Although we hold that the trial court correctly construed General Statutes § 46b-168 not to bar the inclusive use of blood grouping and HLA test results, we address two final concerns. First, a possible reading of the trial court’s memorandum of decision is that it used the results of the HLA and blood grouping tests to find that the named parties had sexual intercourse. That memorandum states in part: “The Court after having heard all of the testimony, and after a review of the exhibits, finds that the Plaintiff has proven that, during the period in question, the Petitioner Sharon Moore was a single woman and that the child in question was conceived on March 4, 1978 at the Defendant’s apartment when the Petitioner and the Defendant engaged in sexual relations.”11 (Emphasis added.) The plaintiff’s Exhibit A was Dr.. Silver’s report, in which he calculated that the likelihood of the defendant’s paternity is 99.6 percent. Because this probability calculation was based upon an assumption of sexual intercourse during the period of conception,12 its use in proving [33]*33intercourse would be incorrect. In the present case, however, the defendant admitted on examination by the court that he and the plaintiff mother had engaged in sexual intercourse on the date in question.13 Because this admission was sufficient evidence of intercourse, such an impermissible use of the test results is not at issue today.

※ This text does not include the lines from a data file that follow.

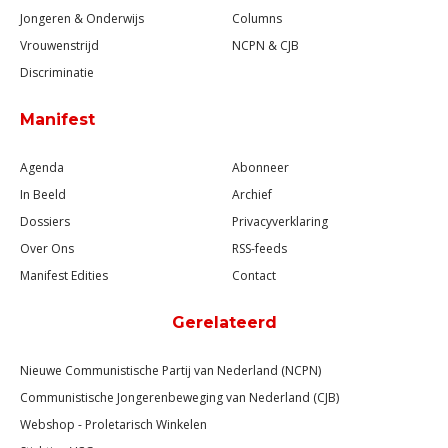
Jongeren & Onderwijs
Columns
Vrouwenstrijd
NCPN & CJB
Discriminatie
Manifest
Agenda
Abonneer
In Beeld
Archief
Dossiers
Privacyverklaring
Over Ons
RSS-feeds
Manifest Edities
Contact
Gerelateerd
Nieuwe Communistische Partij van Nederland (NCPN)
Communistische Jongerenbeweging van Nederland (CJB)
Webshop - Proletarisch Winkelen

Our final concern is whether applying the results of the HLA and blood grouping tests to show paternity may be unfair with respect to this defendant. The defendant moved for a court order pursuant to General Statutes § 46b-168 requiring that he, the mother, and the child submit to blood tests. Probably, the defendant believed that the results of these tests would be admissible in evidence only to establish that he was not the father. Nevertheless, even were we to find the defendant’s interpretation of the statute reasonable, the fact that § 46b-168 allows the court to order blood tests on motion of any party would render futile a decision not to apply the test results to the defendant. At [34]*34the next trial, the plaintiff would be able to move for a further round of blood tests, and then to have the results admitted into evidence.14 Therefore, the court did not err in applying the results of the HLA and blood grouping tests to this defendant.
There is no error.
In this opinion the other justices concurred.